Your answer must be an exact copy of the lines below, from the first through the one with "all 740.214.6030", with no pictures.
*** Data records ***
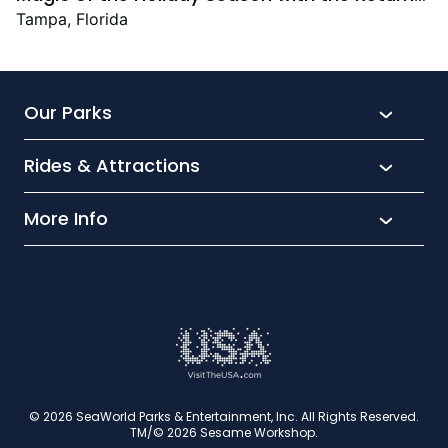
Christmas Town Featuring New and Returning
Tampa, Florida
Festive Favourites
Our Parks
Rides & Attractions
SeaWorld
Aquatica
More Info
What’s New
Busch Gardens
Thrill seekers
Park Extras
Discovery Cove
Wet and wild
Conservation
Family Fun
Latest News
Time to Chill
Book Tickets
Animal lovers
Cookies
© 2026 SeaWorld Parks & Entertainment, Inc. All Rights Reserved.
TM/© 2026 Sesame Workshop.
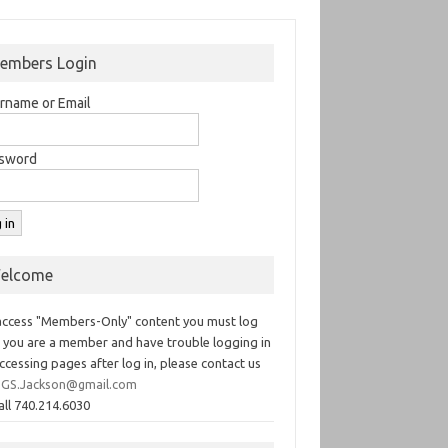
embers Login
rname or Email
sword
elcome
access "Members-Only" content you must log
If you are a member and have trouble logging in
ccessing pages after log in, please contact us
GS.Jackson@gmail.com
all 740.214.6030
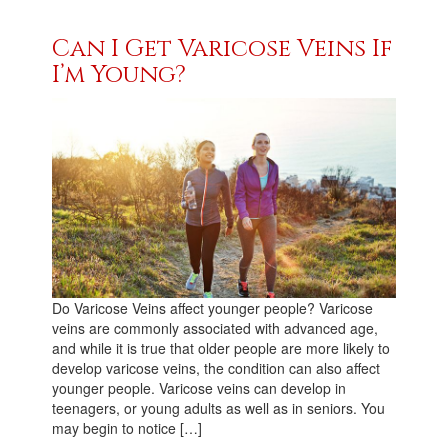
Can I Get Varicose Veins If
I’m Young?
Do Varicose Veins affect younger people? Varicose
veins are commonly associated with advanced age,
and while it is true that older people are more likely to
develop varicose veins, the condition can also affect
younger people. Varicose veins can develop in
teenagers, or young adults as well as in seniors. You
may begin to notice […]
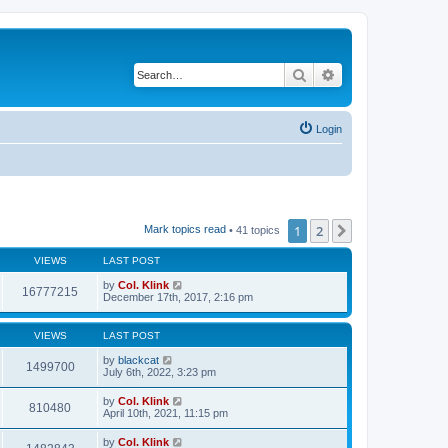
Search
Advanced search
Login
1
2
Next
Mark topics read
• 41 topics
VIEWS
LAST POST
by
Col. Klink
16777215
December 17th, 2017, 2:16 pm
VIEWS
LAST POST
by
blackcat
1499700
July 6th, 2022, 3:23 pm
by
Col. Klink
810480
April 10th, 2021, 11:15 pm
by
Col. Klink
***
▶ [Exercise solution]
Christmas Town Featuring New and Returning
Tampa, Florida
Festive Favourites
Our Parks
Rides & Attractions
SeaWorld
Aquatica
More Info
What’s New
Busch Gardens
Thrill seekers
Park Extras
Discovery Cove
Wet and wild
Conservation
Family Fun
Latest News
Time to Chill
Book Tickets
Animal lovers
Cookies
© 2026 SeaWorld Parks & Entertainment, Inc. All Rights Reserved.
TM/© 2026 Sesame Workshop.
embers Login
rname or Email
sword
elcome
access "Members-Only" content you must log
If you are a member and have trouble logging in
ccessing pages after log in, please contact us
GS.Jackson@gmail.com
all 740.214.6030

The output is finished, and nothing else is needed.